Besides, Pwajok stated that NAMA had trained at least 36 air traffic controller officers (ATCOs) in various courses and countries in the last six months.

The breakdown of the training indicates that 16 ATCOs were trained in Basic Procedure Design and Airspace Planning, in Cairo, Egypt in the first quarter of 2022, while an additional 12 were trained in Nairobi, Kenya in Search and Rescue Mission Operation within the same period.

Also, eight ATCOs traveled to Czech Republic for the Multilateration (MLAT) operational training in the first quarter of 2022.

Pwajok added that as part of the requirements for the development of capacity for the production of maps and charts including visual flight rules (VFR) charts, some of the agencies just returned from Cairo for training.

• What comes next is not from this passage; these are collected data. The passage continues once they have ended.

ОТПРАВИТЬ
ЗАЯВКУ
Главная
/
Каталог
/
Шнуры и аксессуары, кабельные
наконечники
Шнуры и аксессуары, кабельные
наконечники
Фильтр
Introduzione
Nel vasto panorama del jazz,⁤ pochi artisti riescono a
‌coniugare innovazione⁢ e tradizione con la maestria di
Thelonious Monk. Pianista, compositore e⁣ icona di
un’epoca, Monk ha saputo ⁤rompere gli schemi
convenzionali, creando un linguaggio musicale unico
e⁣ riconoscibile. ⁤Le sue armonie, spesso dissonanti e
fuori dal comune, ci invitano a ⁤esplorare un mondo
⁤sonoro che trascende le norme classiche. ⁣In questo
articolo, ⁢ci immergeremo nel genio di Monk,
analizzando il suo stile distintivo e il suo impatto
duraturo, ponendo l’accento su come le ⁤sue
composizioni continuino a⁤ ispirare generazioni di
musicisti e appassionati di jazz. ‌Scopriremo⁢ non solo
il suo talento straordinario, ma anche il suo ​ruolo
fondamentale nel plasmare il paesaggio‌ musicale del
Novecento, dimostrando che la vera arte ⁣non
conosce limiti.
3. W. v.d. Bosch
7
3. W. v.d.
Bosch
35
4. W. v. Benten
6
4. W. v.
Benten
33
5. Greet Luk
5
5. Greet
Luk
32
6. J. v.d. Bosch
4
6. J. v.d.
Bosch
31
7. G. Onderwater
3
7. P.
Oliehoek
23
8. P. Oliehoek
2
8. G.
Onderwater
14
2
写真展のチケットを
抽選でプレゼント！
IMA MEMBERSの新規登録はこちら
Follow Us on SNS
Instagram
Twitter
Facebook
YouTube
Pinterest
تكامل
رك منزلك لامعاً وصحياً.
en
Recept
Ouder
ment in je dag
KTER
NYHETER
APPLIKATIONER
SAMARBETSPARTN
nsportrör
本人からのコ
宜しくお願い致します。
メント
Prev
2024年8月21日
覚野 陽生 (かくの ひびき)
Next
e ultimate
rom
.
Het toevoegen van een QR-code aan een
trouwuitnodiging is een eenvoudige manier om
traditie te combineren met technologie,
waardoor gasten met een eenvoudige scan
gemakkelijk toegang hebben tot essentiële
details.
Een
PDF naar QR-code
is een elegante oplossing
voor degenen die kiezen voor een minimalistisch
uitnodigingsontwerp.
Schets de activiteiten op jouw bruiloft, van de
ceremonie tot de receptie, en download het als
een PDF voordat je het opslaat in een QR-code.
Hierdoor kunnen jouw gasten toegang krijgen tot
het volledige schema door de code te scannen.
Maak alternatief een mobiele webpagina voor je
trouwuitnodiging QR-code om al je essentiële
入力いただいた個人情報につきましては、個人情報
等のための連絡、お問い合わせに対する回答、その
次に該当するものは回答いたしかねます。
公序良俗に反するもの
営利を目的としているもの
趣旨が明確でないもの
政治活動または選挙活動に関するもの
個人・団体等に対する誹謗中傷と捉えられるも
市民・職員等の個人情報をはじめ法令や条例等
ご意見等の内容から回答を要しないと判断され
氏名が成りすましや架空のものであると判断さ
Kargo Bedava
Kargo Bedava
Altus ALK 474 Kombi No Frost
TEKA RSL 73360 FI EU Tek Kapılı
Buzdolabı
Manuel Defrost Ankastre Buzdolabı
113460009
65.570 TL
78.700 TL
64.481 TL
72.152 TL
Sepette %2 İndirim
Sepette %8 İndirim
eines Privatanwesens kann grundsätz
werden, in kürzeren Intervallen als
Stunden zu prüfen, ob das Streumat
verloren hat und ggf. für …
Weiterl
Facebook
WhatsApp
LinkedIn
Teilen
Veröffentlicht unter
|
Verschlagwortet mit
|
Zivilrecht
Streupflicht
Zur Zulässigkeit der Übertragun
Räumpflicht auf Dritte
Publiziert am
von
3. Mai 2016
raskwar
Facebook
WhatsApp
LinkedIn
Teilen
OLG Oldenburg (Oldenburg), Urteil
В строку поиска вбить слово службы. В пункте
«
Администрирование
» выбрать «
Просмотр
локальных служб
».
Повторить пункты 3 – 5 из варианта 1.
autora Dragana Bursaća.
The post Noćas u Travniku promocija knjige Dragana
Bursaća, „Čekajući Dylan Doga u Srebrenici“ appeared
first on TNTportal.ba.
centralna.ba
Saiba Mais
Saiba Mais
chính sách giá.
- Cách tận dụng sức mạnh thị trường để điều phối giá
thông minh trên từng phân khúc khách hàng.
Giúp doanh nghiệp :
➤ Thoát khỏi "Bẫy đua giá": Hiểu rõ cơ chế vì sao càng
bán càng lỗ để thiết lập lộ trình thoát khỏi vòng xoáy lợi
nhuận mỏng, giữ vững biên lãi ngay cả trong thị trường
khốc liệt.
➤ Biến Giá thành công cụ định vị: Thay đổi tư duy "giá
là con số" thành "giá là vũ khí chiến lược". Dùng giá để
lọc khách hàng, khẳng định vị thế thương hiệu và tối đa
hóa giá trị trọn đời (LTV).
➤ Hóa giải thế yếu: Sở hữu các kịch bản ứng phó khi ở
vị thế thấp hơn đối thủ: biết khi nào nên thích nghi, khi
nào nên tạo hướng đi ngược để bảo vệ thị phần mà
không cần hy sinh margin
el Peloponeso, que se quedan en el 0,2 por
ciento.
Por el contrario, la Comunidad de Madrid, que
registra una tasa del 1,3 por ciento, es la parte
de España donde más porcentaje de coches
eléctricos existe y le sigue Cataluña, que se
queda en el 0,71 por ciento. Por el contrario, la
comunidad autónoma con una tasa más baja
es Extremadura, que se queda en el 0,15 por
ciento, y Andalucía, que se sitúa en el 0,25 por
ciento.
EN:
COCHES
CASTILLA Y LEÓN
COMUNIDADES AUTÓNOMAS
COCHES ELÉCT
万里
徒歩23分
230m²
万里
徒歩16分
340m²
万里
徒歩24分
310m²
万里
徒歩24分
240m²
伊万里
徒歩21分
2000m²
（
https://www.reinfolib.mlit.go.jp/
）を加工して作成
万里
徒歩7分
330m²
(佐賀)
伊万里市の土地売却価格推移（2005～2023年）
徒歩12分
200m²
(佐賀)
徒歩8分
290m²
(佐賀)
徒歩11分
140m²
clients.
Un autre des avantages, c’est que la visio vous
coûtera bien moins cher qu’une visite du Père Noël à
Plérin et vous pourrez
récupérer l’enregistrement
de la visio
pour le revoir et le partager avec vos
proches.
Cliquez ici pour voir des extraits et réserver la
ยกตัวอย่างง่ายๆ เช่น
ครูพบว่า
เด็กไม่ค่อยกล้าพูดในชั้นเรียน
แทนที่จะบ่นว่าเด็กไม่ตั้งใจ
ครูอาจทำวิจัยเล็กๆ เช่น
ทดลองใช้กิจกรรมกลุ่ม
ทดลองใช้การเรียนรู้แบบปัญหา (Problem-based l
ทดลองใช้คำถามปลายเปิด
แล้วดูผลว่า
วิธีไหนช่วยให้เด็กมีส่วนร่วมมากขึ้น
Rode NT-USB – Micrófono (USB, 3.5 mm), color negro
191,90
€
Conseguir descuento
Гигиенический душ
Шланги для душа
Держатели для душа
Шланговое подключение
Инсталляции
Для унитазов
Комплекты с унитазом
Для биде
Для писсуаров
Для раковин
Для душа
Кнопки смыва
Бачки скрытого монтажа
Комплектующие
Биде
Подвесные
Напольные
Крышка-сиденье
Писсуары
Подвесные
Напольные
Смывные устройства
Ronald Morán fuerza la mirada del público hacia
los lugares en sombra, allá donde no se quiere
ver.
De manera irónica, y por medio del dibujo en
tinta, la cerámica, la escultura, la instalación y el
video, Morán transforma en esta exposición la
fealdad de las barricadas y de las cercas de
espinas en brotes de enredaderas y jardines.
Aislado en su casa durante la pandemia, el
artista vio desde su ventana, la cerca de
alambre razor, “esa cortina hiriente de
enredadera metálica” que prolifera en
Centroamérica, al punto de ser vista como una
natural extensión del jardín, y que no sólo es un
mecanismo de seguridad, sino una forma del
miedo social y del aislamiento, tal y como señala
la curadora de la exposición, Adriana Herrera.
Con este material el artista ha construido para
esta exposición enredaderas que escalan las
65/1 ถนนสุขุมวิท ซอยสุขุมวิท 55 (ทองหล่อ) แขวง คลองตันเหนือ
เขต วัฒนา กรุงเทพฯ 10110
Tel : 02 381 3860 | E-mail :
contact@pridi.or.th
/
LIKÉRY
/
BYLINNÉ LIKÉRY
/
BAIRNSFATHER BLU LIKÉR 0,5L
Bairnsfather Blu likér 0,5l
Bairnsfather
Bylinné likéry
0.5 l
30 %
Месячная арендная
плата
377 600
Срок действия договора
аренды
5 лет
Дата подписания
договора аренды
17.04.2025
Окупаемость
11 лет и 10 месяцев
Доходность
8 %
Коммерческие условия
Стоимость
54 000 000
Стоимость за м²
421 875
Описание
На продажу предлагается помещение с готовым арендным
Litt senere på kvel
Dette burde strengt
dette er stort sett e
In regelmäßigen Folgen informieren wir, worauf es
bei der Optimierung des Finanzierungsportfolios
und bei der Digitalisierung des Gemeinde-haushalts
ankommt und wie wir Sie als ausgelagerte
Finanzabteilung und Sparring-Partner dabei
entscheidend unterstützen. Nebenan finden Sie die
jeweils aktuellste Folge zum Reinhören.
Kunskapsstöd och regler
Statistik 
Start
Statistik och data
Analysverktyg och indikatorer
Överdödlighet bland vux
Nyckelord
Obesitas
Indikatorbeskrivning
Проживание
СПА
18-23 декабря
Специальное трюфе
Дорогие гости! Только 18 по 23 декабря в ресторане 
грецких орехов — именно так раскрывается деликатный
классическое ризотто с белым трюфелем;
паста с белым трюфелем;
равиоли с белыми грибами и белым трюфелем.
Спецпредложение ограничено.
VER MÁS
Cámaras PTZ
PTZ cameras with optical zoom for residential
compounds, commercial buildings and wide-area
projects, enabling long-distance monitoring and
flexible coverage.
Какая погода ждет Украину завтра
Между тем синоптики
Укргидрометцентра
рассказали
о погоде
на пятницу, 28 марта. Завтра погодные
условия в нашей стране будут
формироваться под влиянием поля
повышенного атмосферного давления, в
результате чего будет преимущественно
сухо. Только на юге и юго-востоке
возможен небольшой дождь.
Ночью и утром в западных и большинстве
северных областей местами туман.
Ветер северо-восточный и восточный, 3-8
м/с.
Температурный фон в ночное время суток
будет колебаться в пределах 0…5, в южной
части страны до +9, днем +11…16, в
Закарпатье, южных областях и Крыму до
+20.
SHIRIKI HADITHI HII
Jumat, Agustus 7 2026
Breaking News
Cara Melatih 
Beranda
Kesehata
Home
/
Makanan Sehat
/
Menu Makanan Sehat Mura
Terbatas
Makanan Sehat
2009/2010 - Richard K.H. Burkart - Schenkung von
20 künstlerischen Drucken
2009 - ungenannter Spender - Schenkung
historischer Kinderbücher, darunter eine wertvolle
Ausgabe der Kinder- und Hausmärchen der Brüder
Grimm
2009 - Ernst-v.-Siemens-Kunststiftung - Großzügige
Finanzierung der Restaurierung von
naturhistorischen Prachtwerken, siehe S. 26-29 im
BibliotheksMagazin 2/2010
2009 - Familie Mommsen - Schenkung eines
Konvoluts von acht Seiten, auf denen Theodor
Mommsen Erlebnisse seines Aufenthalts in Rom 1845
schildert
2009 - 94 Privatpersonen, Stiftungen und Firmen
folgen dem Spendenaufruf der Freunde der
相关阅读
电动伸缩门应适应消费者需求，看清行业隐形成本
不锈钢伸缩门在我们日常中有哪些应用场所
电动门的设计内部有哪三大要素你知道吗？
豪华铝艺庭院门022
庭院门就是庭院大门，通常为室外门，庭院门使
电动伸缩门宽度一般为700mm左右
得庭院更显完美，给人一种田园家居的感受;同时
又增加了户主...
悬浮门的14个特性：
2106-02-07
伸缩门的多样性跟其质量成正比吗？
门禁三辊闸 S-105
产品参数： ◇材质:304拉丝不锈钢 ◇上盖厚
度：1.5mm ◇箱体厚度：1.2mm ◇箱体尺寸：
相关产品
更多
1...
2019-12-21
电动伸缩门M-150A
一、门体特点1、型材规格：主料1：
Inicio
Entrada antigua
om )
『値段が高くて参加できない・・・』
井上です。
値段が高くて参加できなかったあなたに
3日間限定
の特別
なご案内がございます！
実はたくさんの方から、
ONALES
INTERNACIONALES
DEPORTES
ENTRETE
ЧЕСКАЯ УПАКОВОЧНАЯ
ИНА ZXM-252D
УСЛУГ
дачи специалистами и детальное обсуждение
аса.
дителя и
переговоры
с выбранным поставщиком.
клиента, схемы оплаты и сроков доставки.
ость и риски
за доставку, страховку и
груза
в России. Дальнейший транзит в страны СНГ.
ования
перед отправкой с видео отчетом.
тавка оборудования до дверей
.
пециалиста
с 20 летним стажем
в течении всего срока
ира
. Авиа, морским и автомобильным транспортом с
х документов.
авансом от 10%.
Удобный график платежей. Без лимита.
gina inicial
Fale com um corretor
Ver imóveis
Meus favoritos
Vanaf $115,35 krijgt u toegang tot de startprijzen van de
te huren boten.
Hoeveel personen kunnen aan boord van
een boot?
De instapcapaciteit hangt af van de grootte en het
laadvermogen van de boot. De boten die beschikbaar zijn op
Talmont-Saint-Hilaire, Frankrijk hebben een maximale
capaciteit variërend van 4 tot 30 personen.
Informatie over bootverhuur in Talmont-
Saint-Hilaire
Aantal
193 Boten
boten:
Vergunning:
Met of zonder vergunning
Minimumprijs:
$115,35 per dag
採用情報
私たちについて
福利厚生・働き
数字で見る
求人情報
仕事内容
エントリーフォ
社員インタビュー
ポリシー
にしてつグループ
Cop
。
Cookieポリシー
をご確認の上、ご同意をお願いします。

He stated that these were tailored towards achieving seamless conduct of theInternational Civil Aviation Organisation (ICAO) Universal Oversight Audit Programme (USOAP) for the country.

According to Pwajok, NAMA had also trained 16 ATCOS in Phase 2 of the Controller Pilot Data Link Communications (CPDLC) in Paris, France, while an additional 20 are slated for training in Cairo in the next two months.